Subvirtiendo radicalmente (de raíz) el papel atribuido secularmente a la belleza, entre ese placer fascinante del parecido y esa función consoladora que encierra el re-conocer, G. Wearing nos muestra el poder que encierra la ficción cuando ésta deja de serlo y se produce una identificación tan estrecha con la realidad que finalmente el espectador siente literalmente dislocados su punto de vista y su percepción, su razón y sus emociones. En ello estriba, en buena medida, la potencia de unas fotografías en las que la supuesta carne es una prótesis de silicona y los familiares son la propia artista, o de unos vídeos en los que los actores, sin dejar de actuar, no son tales sino personas de la calle, de carne y hueso como nosotros. El shock está servido paso a paso (plato a plato) con toda la ceremonia que encierra una puesta en escena igualmente rigurosa, un montaje expositivo especialmente cuidado siguiendo el principio «de menos a más» (magistralmente expuesto por Brillat-Savarin, uno los primeros críticos gastronómicos cuya Fisiología del Gusto recomiendo a todos los aficionados a las artes).

En algún momento del recorrido podemos leer la referencia al Retrato de Dorian Gray de Oscar Wilde, pero en muchas de sus propuestas alienta una de las demoledoras sentencias del genio victoriano: «El hombre miente por naturaleza, dale una máscara y te dirá la verdad». Wilde sabía que el nombre griego de máscara es precisamente persona y Wearing también lo sabe y sabe hacer magistralmente suya esa identificación de la persona con el personaje mediante ese elemento catalizador que es la máscara. Los ojos son el único elemento que siempre permanece real en sus ficciones, sabedora como es de la capacidad incisiva, penetradora de la realidad que posee la mirada (¿quién de niño no se ha tapado los ojos y ha gritado absolutamente convencido ¡no estoy!?). La serie Confesions y la pieza Album, exploran y explotan a conciencia este trasunto. Precisamente en la primera sala, es la propia artista la que adopta el aspecto de sus padres, hermanos y abuelos, incluso de ella misma a diferentes edades, a partir del álbum familiar mediante un sistemático y metódico y laborioso proceso (en algunos casos de meses). Wearing y su familia al completo nos abre metafóricamente los brazos para darnos la bienvenida e invitarnos a seguir recorriendo el espacio expositivo y los recovecos mentales que va desplegando, sin prisa pero sin pausa, a lo largo y ancho de unos trabajos que son auténticas cargas de profundidad sobre ese problema central de nuestra existencia que es la identidad. Ese que los filósofos llaman ontología y que estos personajes reales de Wearing nos plantean con la fuerza directa de la identificación emocional del choque especular y en última instancia, elíptica, latente el fondo de toda su poética visual y narrativa: ¿quién soy yo?

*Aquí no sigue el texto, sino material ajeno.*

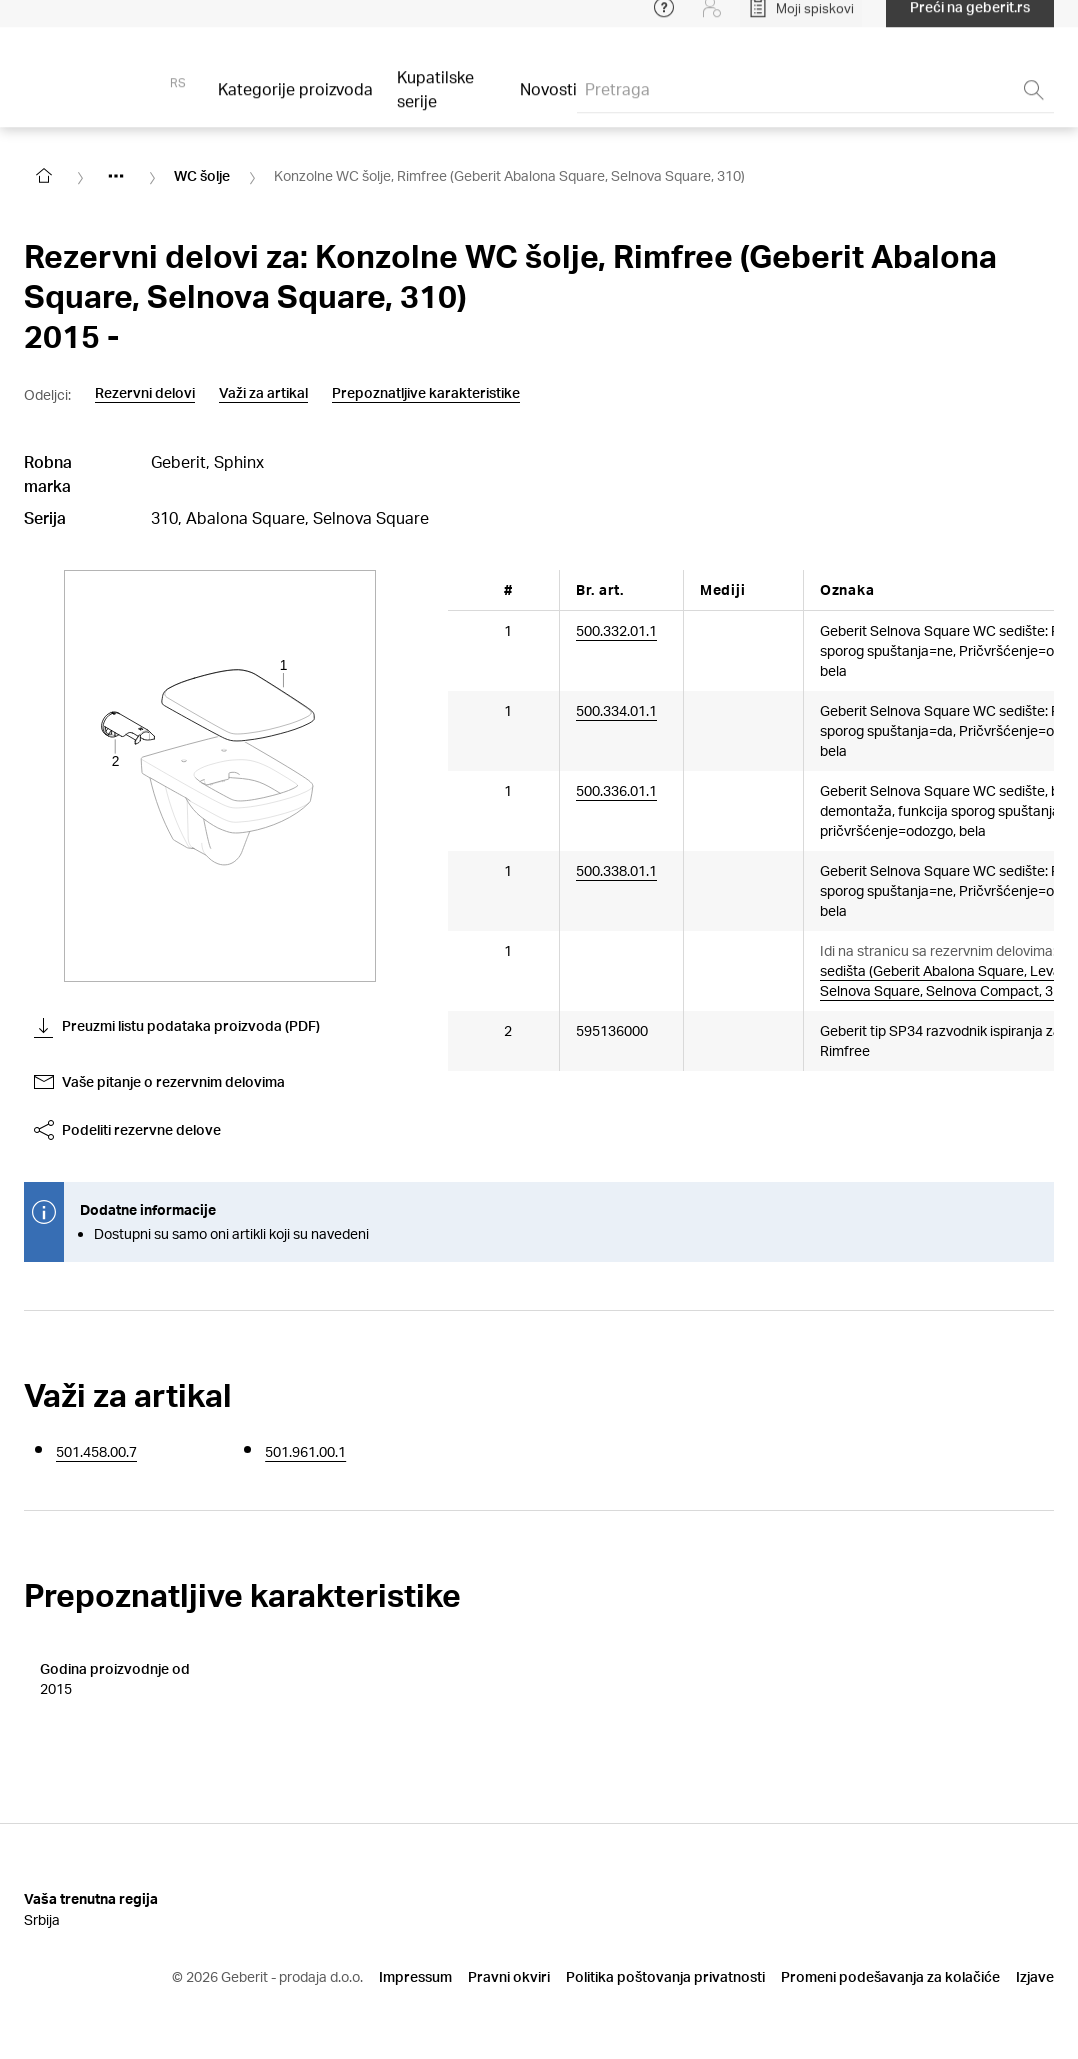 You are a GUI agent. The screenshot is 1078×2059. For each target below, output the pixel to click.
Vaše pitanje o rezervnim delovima (159, 1082)
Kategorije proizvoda (295, 101)
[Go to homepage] (44, 176)
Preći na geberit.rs (970, 19)
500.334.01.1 (616, 709)
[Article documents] (720, 640)
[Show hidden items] (116, 176)
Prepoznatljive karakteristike (426, 393)
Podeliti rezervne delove (127, 1130)
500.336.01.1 (616, 789)
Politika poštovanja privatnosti (665, 1952)
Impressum (415, 1952)
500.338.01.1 (616, 869)
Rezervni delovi (145, 393)
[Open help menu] (664, 20)
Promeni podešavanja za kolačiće (890, 1952)
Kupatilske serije (435, 101)
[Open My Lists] (801, 20)
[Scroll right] (1026, 589)
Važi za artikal (263, 393)
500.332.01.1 (616, 629)
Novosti (548, 101)
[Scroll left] (476, 589)
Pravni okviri (509, 1952)
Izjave (1035, 1952)
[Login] (712, 20)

En la sala central, otra de sus series de los primeros noventa más reputadas e impactantes: Signs, nos ofrece apenas un aperitivo de las seiscientas fotografías que realizó, invitando a personas que abordaba directamente en la calle, a que expresaran con un simple rotulador y un papel sus emociones o sentimientos. De este modo tan terriblemente sencillo, Wearing le da la vuelta como un calcetín a esa publicidad terriblemente sofisticada que pretende persuadir al espectador en función del interés de una gran compañía con un único objetivo: vender.

La exposición se cierra con Drunk. Una instalación videográfica que consta de tres proyecciones que ocupan todo el frontal. Un proyecto en el que estuvo trabajando durante dos años con un grupo de alcohólicos callejeros y que se condensa en 28'35" de imágenes a veces detenidas como fotografías/retratos de personajes aislados y otras en escenas vertiginosas de grupo en plena acción. En todos los casos, la neutralidad inmaculada del escenario contribuye en no poca medida a aumentar la verosimilitud, la verdad impactante de una ficción presente ante nuestros ojos.

En definitiva, una muestra de alta intensidad emocional, de una artista seguramente desconocida para el gran público y que ya en 1997 fue ganadora del premio Turner, uno de los más prestigiosos del arte contemporáneo mundial.